Et il arrive même que l’expérience pensée suffise à elle seule à faire avancer la réflexion scientifique et même à trancher sur la question posée. Au point que personne n’ait parfois plus besoin de réaliser véritablement une telle expérience, souvent d’ailleurs technologiquement irréalisable à ce stade.

Dans ce cas, l’expérience de pensée est une magnifique démonstration de la force de l’imagination en sciences par rapport au raisonnement logique et mathématique et par rapport aux observations expérimentales classiques.
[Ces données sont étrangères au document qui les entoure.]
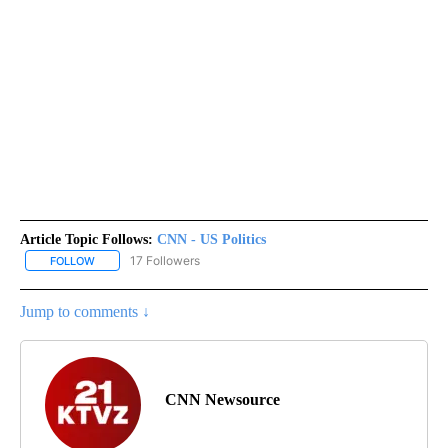
Article Topic Follows:
CNN - US Politics
17 Followers
FOLLOW
FOLLOW "CNN - US POLITICS" TO RECEIVE NOTIFICATIONS ABOUT
Jump to comments ↓
CNN Newsource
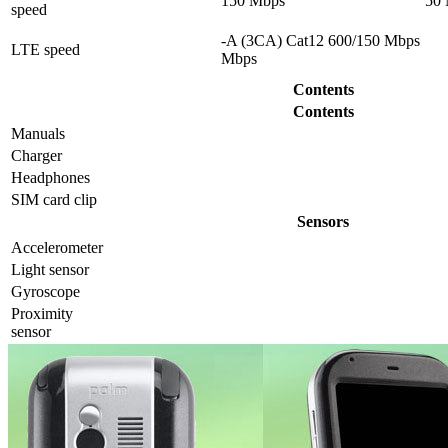
150 Mbps
50
speed
-A (3CA) Cat12 600/150 Mbps
LTE speed
Mbps
Contents
Contents
Manuals
Charger
Headphones
SIM card clip
Sensors
Accelerometer
Light sensor
Gyrosсope
Proximity
sensor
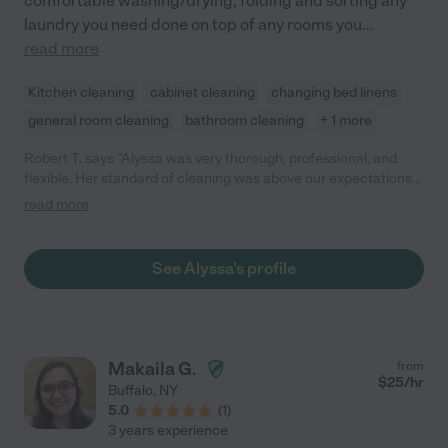
comfortable washing/drying, folding and sorting any
laundry you need done on top of any rooms you
...
read more
Kitchen cleaning
cabinet cleaning
changing bed linens
general room cleaning
bathroom cleaning
+ 1 more
Robert T. says "Alyssa was very thorough, professional, and
flexible. Her standard of cleaning was above our expectations
and we were incredibly satisfied with her work. Would
read more
recommend for anyone who has high cleaning standards!"
See Alyssa's profile
Makaila G.
from
$
25
/hr
Buffalo
,
NY
5.0
(
1
)
3 years experience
Schrödinger n’a jamais eu à enfermer un chat et à prendre le risque de le tuer en actionnant son empoisonnement par la radioactivité d’un atome instable. La seule réflexion sur l’expérience dite « du chat de Schrödinger », qu’il a imaginée sur le papier seulement, suffit à comprendre que la physique quantique modifie philosophiquement la perception : la physique quantique met en cause la logique formelle y compris à l’échelle macroscopique et pas seulement au niveau microscopique. La superposition d’états concerne notre niveau hiérarchique de la matière aussi bien que celui des particules dites élémentaires. Cependant, ce résultat renverse toutes les croyances scientifiques précédemment reconnues… Une seule expérience de pensée a réalisé cette révolution ! Telle est la force de l’imagination.
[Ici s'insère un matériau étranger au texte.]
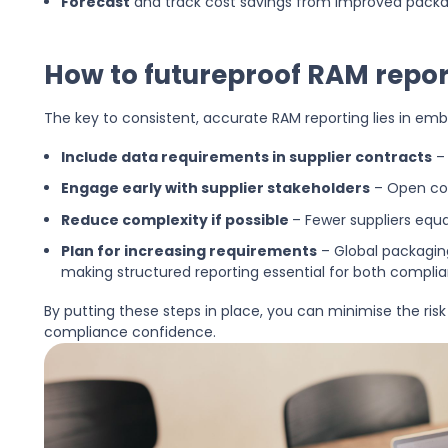
Forecast
and track cost savings from improved packa
How to futureproof RAM repor
The key to consistent, accurate RAM reporting lies in em
Include data requirements in supplier contracts
– 
Engage early with supplier stakeholders
– Open com
Reduce complexity if possible
– Fewer suppliers equ
Plan for increasing requirements
– Global packagin
making structured reporting essential for both complian
By putting these steps in place, you can minimise the risk
compliance confidence.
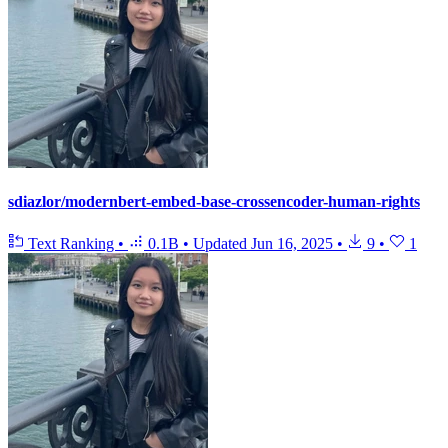
sdiazlor/modernbert-embed-base-crossencoder-human-rights
Text Ranking
•
0.1B
•
Updated
Jun 16, 2025
•
9
•
1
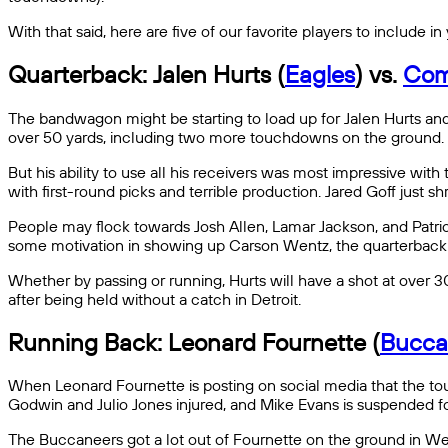
With that said, here are five of our favorite players to include
Quarterback: Jalen Hurts (
Eagles
) vs.
Com
The bandwagon might be starting to load up for Jalen Hurts and
over 50 yards, including two more touchdowns on the ground. 
But his ability to use all his receivers was most impressive wi
with first-round picks and terrible production. Jared Goff just 
People may flock towards Josh Allen, Lamar Jackson, and Patric
some motivation in showing up Carson Wentz, the quarterback 
Whether by passing or running, Hurts will have a shot at over
after being held without a catch in Detroit.
Running Back: Leonard Fournette (
Bucca
When Leonard Fournette is posting on social media that the touc
Godwin and Julio Jones injured, and Mike Evans is suspended for
The Buccaneers got a lot out of Fournette on the ground in We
On peut dire qu’Einstein et Planck ont imaginé le quanta et que les expériences qu’ils ont interprété ainsi étaient déjà connues avant mais n’avaient pas été interprétées de cette manière pour la simple et bonne raison que l’hypothèse de Planck et Einstein était complètement incroyable du point de vue général de la physique : la discontinuité fondamentale de l’énergie n’était nullement admissible ! Aussi incroyable que si on vous disait que vous n’existez qu’une seconde sur deux et que vous disparaissez aussi une seconde sur deux…

Seule l’imagination est capable de suggérer et d’étudier des hypothèses absolument invraisemblables du point de vue des connaissances et des raisonnements que l’on pense solidement établis. Sans ce saut dans l’imaginaire, la science ne peut se libérer de ses propres a priori solidement installés et ne peut parvenir à penser le réel. Le cerveau humain doit se débarrasser de ses propres liens pour se rendre capable de pénétrer les fonctionnements de la nature.
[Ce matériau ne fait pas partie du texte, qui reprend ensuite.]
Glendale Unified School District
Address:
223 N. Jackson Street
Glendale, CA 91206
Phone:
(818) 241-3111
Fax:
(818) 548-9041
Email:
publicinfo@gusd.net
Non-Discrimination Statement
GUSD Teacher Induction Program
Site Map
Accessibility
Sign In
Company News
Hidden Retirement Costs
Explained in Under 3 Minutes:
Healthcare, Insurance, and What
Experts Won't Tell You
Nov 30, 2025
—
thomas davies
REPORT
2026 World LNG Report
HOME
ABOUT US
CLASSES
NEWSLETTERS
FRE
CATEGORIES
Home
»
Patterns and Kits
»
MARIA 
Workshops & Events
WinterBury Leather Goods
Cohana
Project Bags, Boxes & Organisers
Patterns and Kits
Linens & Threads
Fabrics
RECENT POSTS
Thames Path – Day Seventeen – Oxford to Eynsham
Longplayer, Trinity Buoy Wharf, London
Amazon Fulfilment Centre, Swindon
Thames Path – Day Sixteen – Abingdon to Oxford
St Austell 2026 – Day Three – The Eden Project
Pour cela, loin d’observer l’application juste de ses principes, le scientifique cherche les contradictions, les exceptions à la règle, les remarques curieuses par rapport au fonctionnement considéré jusque là comme normal. La découverte n’est pas l’application de la rationalité mais le phénomène qui semble contredire la rationalité humaine. Découvrir ce qui ne colle pas, les phénomènes qui sont des étonnements profonds, telle doit être la première capacité du découvreur.

Par exemple, il ne faut pas seulement connaître la somme des faits déjà interprétés mais aussi ceux qui ne le sont pas. Et il n’est nullement évident d’observer autour de soi des phénomènes qui sont étonnants, pour ne pas dire inexpliqués.

Darwin n’a pas seulement imaginé un mécanisme de sélection naturelle aveugle de transformations des espèces, il a aussi listé un grand nombre de phénomènes qui y échappaient pour examiner si cela remettait en cause sa thèse. Il a ainsi mis en évidence la sélection sexuelle, l’évolution culturelle et des phénomènes posant problème comme l’explosion brutale de diversité structurelle au cambrien.

Ce qui a déjà été découvert peut parfaitement devenir un véritable obstacle pour trouver ce qui reste à découvrir.

La question « qu’est-ce qui cloche ? » est bien plus porteuse de résultats que celle de « qu’est-ce que l’on sait ? ».

Ainsi, Stephen Jay Gould a illustré cette question en proposant de réfléchir au sixième pouce du panda ou aux canyons provoqués par de brutales invasions massives des eaux et non par une érosion lente et progressive. Dans ces différents cas, il a démontré que l’imagination humaine est souvent l’élément le plus indispensable à la science.

La nature suit des voies et moyens qui nous semblent difficiles à concevoir. La manière dont elle fonctionne ne nous paraît nullement évidente, n’obéit absolument pas à notre bon sens, n’a rien d’immédiat, n’est pas logique au sens que nous donnons usuellement à ce mot, n’est pas d’une rationalité simple, directe. De sorte qu’il nous faut nous libérer radicalement de ce que nous pensons ordinairement pour penser la science. Il nous faut du rêve, de la fiction, des idées débridées, qui refusent de se laisser enfermer par les opinions classiques. Einstein rejoignait Lyell sur un point : il affirmait qu’une idée juste devait être suffisamment folle pour être une bonne candidate comme nouvelle idée scientifique.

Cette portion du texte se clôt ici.